Quantized Rewiring: Hardware-aware training of sparse deep neural networks
Authors: Horst Petschenig and Robert Legenstein
Presentation type: Poster
Abstract
Mixed-signal and fully-digital neuromorphic systems have been of significant interest for deploying spiking neural networks in an energy-efficient manner. However, many of these systems impose constraints in terms of fan-in, memory, or synaptic weight precision that have to be considered during network design and training. We present Quantized Rewiring, an algorithm that can train both spiking and non-spiking neural networks while meeting hardware constraints during the entire training process. To demonstrate our approach, we train both feed-forward and recurrent neural networks with a combined fan-in/weight precision limit, a constraint that is for example present in the Dynap-SE mixed-signal analog-digital neuromorphic processor. The Dynap-SE neuromorphic processor features a limited fan-in of 64 connections per neuron.

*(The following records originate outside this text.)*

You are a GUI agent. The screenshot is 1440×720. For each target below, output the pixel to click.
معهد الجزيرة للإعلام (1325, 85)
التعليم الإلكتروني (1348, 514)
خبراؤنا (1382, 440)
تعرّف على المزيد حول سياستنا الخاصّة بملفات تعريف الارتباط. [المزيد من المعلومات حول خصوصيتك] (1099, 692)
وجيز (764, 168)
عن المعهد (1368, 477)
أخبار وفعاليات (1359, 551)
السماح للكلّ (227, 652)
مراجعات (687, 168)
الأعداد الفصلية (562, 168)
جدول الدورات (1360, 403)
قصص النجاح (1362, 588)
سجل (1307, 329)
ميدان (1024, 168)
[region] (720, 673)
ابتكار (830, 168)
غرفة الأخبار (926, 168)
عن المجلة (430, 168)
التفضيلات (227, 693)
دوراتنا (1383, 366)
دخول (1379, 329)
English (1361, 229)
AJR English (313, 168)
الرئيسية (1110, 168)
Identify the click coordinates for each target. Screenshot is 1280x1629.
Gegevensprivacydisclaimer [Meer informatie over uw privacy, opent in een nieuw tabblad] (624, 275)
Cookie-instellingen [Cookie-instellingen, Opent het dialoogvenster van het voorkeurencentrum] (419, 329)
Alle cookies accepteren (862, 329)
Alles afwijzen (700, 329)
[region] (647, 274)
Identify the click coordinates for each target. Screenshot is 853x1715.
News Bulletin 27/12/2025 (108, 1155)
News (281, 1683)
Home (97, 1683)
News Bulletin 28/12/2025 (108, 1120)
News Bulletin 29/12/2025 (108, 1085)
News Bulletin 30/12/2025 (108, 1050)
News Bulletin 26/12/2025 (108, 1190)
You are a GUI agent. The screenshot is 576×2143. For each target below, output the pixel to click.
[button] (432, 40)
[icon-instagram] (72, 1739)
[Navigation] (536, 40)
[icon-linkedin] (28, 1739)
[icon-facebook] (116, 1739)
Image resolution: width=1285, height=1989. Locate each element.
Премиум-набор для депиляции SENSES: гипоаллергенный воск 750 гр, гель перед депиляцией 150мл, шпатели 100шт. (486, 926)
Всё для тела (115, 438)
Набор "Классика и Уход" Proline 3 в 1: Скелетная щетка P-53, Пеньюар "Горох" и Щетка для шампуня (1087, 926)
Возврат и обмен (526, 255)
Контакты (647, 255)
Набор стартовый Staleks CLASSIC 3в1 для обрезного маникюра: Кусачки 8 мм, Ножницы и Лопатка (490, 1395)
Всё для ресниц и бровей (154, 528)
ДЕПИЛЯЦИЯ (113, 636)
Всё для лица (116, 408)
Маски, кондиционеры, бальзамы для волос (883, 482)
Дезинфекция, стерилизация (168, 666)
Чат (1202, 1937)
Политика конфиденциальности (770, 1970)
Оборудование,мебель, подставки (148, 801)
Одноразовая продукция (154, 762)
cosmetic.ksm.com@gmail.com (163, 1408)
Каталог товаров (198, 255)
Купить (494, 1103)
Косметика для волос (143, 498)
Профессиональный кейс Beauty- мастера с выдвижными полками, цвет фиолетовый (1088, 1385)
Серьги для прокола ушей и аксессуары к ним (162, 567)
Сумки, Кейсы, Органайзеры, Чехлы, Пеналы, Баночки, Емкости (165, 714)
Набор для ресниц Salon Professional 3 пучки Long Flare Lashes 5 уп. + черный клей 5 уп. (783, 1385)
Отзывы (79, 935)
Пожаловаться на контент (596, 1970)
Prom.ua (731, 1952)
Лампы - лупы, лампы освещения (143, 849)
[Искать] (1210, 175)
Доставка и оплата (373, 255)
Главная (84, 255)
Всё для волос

Each connection between two neurons can be one of four possible types where all synapses of the same type have the same weight. Different synaptic weights can be achieved by having multiple connections between the same two neurons. Quantized Rewiring simultaneously performs quantization and rewiring of synapses and synaptic weights through gradient descent updates and projecting the trainable parameters to a constraint-compliant region. Due to the generality of our approach it is possible to model a large number of different – and possibly opposing – device constraints during training. The design of this approach is amenable to implementation on novel neuromorphic designs that support full or partial on-chip learning capabilities via approximations to backpropagation. Using our algorithm, we find trade-offs between the number of incoming connections to neurons and network performance for a number of common benchmark datasets: For example, we show that quantized and rewired networks can solve the CIFAR10 image classification task with a ResNet architecture and the sequential MNIST memory task with recurrent spiking neural networks subject to fan-in limits of 8 and 64 connections, respectively.